# Immediate early events of the HPV life cycle

> **NIH NIH R01** · LOUISIANA STATE UNIV HSC SHREVEPORT · 2024 · $367,373

## Abstract

Little is known about the immediate early events of the human papillomavirus (HPV) lifecycle. This is mostly due
to the lack of a cell culture model allowing efficient infection of primary keratinocytes and at the same time a
genetic analysis of viral factors. We have recently described such a system using 293TT-derived HPV16
quasivirions and extracellular matrix (ECM)-to-cell transfer that achieves highly efficient infection of primary
keratinocytes. Infected cells support the complete viral lifecycle when subjected to growth in organotypic raft
cultures and the system is amenable to genetic screening of viral factors. Current models suggest that the human
papillomavirus undergoes three modes of replication during a complete life cycle. During the establishment
phase, incoming viral genome is amplified to reach up to several hundred episomal genome copies. During
maintenance, genome copy number is maintained. Mechanistically, post-transcriptional and -translational
regulation of the viral E1 replication function as well as the E8^E2 repressor have been suggested to be important
for genome maintenance. Lastly, differentiation-induced genome amplification in the late stages of the viral life
cycle results in amplification of viral genome to thousands of copies. Rather than using a bidirectional mode of
replication, a rolling circle mode of replication was suggested.

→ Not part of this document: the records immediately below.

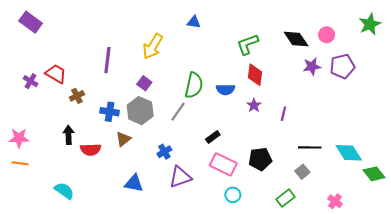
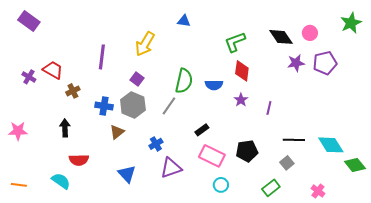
red semicircle: (91, 150) -> (79, 160), moved
orange line: (20, 163) -> (19, 185), moved
blue triangle: (134, 183) -> (127, 174), turned 36

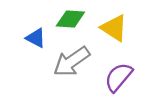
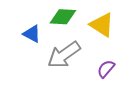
purple semicircle: (118, 77) -> (106, 69), size x0.7

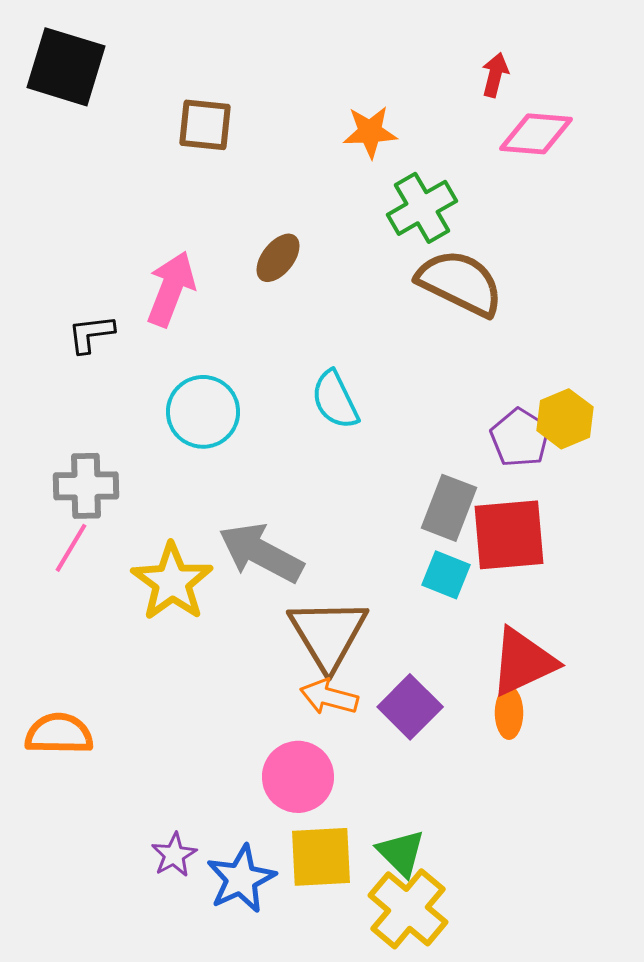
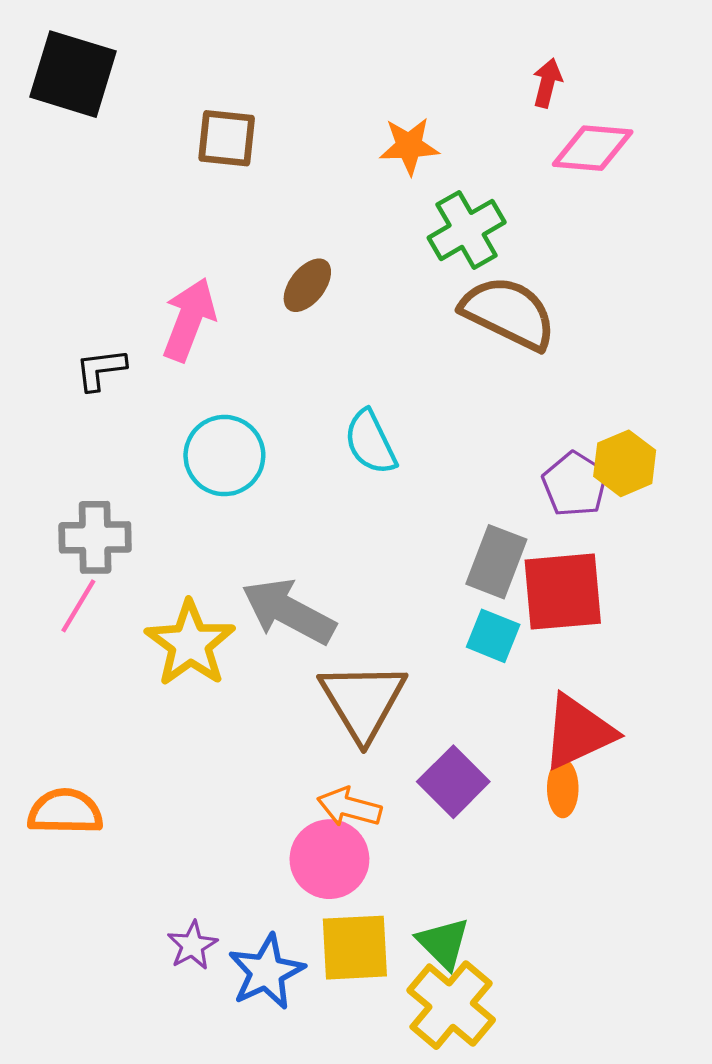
orange arrow: (329, 697) -> (349, 807), moved

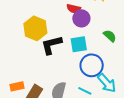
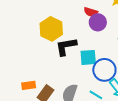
cyan square: (79, 44) -> (88, 57), moved

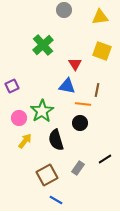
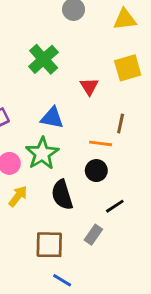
yellow square: (102, 51) -> (128, 68), turned -36
blue triangle: (67, 86) -> (52, 118), moved
black line: (105, 159) -> (115, 206), moved
brown square: (47, 175) -> (49, 245), turned 30

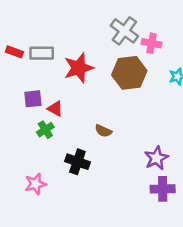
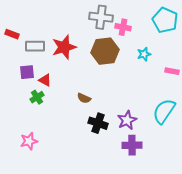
gray cross: (124, 31) -> (101, 17), turned -30
gray rectangle: (42, 53) -> (35, 46), moved
black cross: (77, 162) -> (98, 123), moved

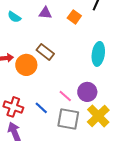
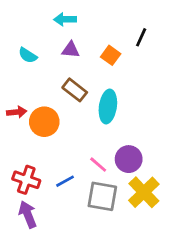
brown rectangle: (45, 52) -> (75, 90), moved
cyan ellipse: (98, 54) -> (108, 106), moved
blue line: (41, 108) -> (65, 181), turned -72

Using an infection model combined with highly
sensitive in situ detection of viral genome, which we developed in the last funding period, we have recently made
unexpected discoveries: (i) HPV16 and HPV31 viral genome is amplified in each S phase during the maintenance
stage in monolayer cell culture; (ii) a significant fraction of viral genome is lost to the cytosol during mitosis by
failing to tether to mitotic chromosomes; lost nuclear viral genome is replenished in the next S phase; (iii)
cytosolic viral genome is also detected in organotypic raft cultures; (iv) cytosolic viral genome is degraded during
G1 and S phase by a lysosomal pathway likely utilizing (micro)autophagy; (v) E7 protein is required for efficient
degradation of the cytosolic viral genome; (vi) cytosolic viral genome fails to induce cGAS/STING signaling
despite a functioning cGAS/STING signaling pathway in HPV harboring keratinocytes. Our findings suggest that
genome maintenance is regulated at the tethering level. Based on our findings, we hypothesize that genome
copy number maintenance is regulated through restricted genome tethering to host cell chromosomes during
mitosis rather than being regulated by replication initiation. The degradation of cytosolic genomes resets genome
copy number after each mitosis. This immediately opens questions that regard the factor(s) that are limiting viral
genomes tethering to mitotic chromosomes, the mechanism by which degradation of cytosolic viral genome is
occurring, and why cytosolic viral genome does not induce innate immune signaling. We propose three specific
aims to test...

## Key facts

- **NIH application ID:** 10873580
- **Project number:** 2R01CA211576-06A1
- **Recipient organization:** LOUISIANA STATE UNIV HSC SHREVEPORT
- **Principal Investigator:** Katarzyna Zwolinska
- **Activity code:** R01 (R01, R21, SBIR, etc.)
- **Funding institute:** NIH
- **Fiscal year:** 2024
- **Award amount:** $367,373
- **Award type:** 2
- **Project period:** 2017-06-01 → 2029-03-31

## Primary source

NIH RePORTER: https://reporter.nih.gov/project-details/10873580

## Citation

> US National Institutes of Health, RePORTER application 10873580, Immediate early events of the HPV life cycle (2R01CA211576-06A1). Retrieved via AI Analytics 2026-05-26 from https://api.ai-analytics.org/grant/nih/10873580. Licensed CC0.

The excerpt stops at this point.